I’m taking a pause this week so celebrate the gift of family. This means opening my computer as minimally as possible, laughing as often as I can, eating more than I probably should, and choosing to embrace the craziness of the holidays.
We spent two nights in the great outdoors camping with friends – or, well…Lee and the big kids spent two nights sleeping outdoors. I came home the second evening to stay with the baby. It was a mighty sacrifice I made for her, choosing to sleep in my warm, comfortable bed instead of on the cold, hard ground.
Motherhood is sacrifice, man.
Today, family will sweep down upon us, and tomorrow we eat TURKEY!
I love Thanksgiving. It’s such a non-fuss holiday, isn’t it? That’s probably why it gets so easily overlooked. But what a great day! We sit around, eat, and enjoy family. No place to go, no errands to run. Just family and food.
So in the spirit of Thanksgiving, I will be taking the rest of the week off. But I’ve written several posts lately that I’d love for you to check out if you’re in need of a little light reading. *wink*
Have you heard of Baba Yaga – the witch who lives in the forest in a magical house? She’s truly terrifying, and I’m enjoying stretching my fiction chops over at Short Fiction Break with this short story series.
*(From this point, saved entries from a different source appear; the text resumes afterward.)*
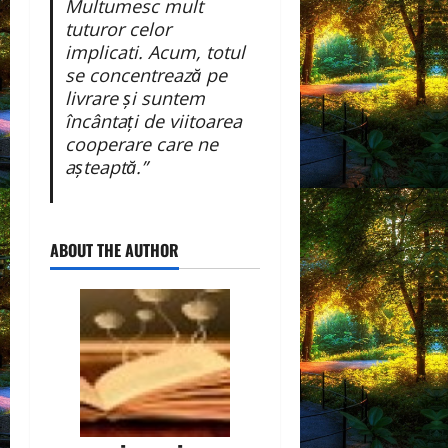
Multumesc mult
tuturor celor
implicati. Acum, totul
se concentrează pe
livrare și suntem
încântați de viitoarea
cooperare care ne
așteaptă.”
ABOUT THE AUTHOR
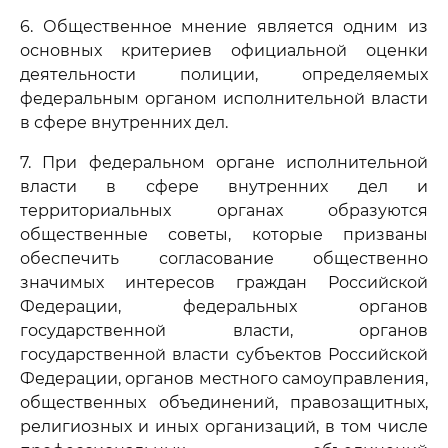
6. Общественное мнение является одним из
основных критериев официальной оценки
деятельности полиции, определяемых
федеральным органом исполнительной власти
в сфере внутренних дел.
7. При федеральном органе исполнительной
власти в сфере внутренних дел и
территориальных органах образуются
общественные советы, которые призваны
обеспечить согласование общественно
значимых интересов граждан Российской
Федерации, федеральных органов
государственной власти, органов
государственной власти субъектов Российской
Федерации, органов местного самоуправления,
общественных объединений, правозащитных,
религиозных и иных организаций, в том числе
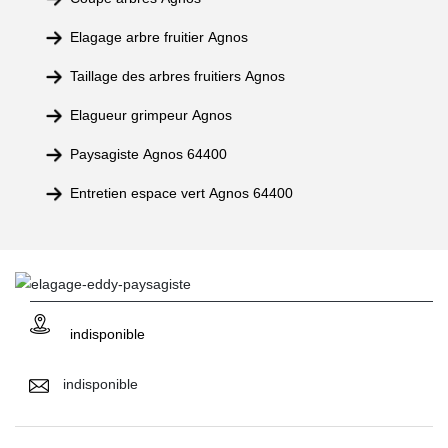
Elagage arbre fruitier Agnos
Taillage des arbres fruitiers Agnos
Elagueur grimpeur Agnos
Paysagiste Agnos 64400
Entretien espace vert Agnos 64400
indisponible
indisponible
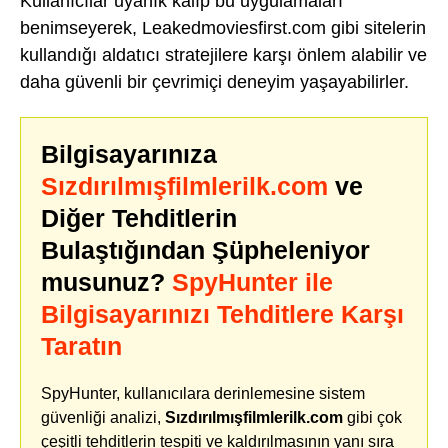
Kullanıcılar uyanık kalıp bu uygulamaları
benimseyerek, Leakedmoviesfirst.com gibi sitelerin
kullandığı aldatıcı stratejilere karşı önlem alabilir ve
daha güvenli bir çevrimiçi deneyim yaşayabilirler.
Bilgisayarınıza
Sızdırılmışfilmlerilk.com
ve
Diğer Tehditlerin
Bulaştığından Şüpheleniyor
musunuz?
SpyHunter ile
Bilgisayarınızı Tehditlere Karşı
Taratın
SpyHunter, kullanıcılara derinlemesine sistem
güvenliği analizi,
Sızdırılmışfilmlerilk.com
gibi çok
çeşitli tehditlerin tespiti ve kaldırılmasının yanı sıra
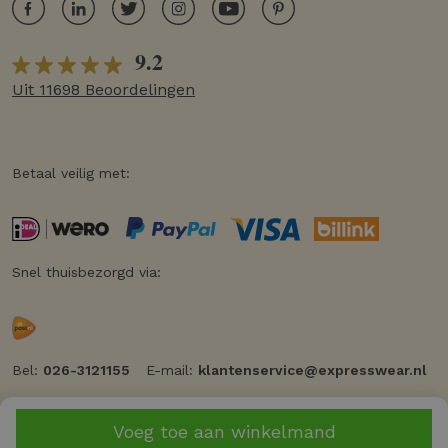
9.2
Uit 11698 Beoordelingen
Betaal veilig met:
Snel thuisbezorgd via:
Bel:
026-3121155
E-mail:
klantenservice@expresswear.nl
Voeg toe aan winkelmand
© 2026 Expresswear
Privacy
Cookiebeleid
There is so much out there bombarding our children these days. It sometimes makes my head spin. And now that I have a boy in middle school, I find myself increasingly aware of the dangers. This was my love letter to him over at Extraordinary Mommy.
I was in sixth grade when my parents sat my brother and I down and broke the news. We were leaving snowy Wisconsin and headed to St. Louis. As an eleven year old girl with a flare for the dramatic, I was certain that my life would end as we pulled away from our home. If I remember correctly, I collapsed on my bed in tears and moaned that my LIFE was OVER.
Then I called Missouri “Misery” for months.
I was super pleasant.
Despite my preteen attitude, St. Louis quickly became home. It’s hard not to love that city. It’s beautiful and hilly. The people are friendly, and the landscape is diverse and lovely. Though I attended college in Texas, and Lee and I spent our first two years of married life in Dallas, St. Louis would remain “home.”
We eventually moved there and it became our literal home. Our older three children were born there. We have such dear friends that still reside there – friends who are more like family in our hearts.
So it hurts to see a piece of my city in flames. The fires burn, and fights erupt, and I wish I could wrap my arms around the entire city and hold it tight. St. Louis is better than what we’re seeing on the news.
I have so many thoughts swirling regarding the events that sparked these protests. I hesitate to share too deeply because there is so much chatter out there already. I’m not going to say anything that hasn’t already been said, and others have spoken more eloquently than I ever could. So I will refrain.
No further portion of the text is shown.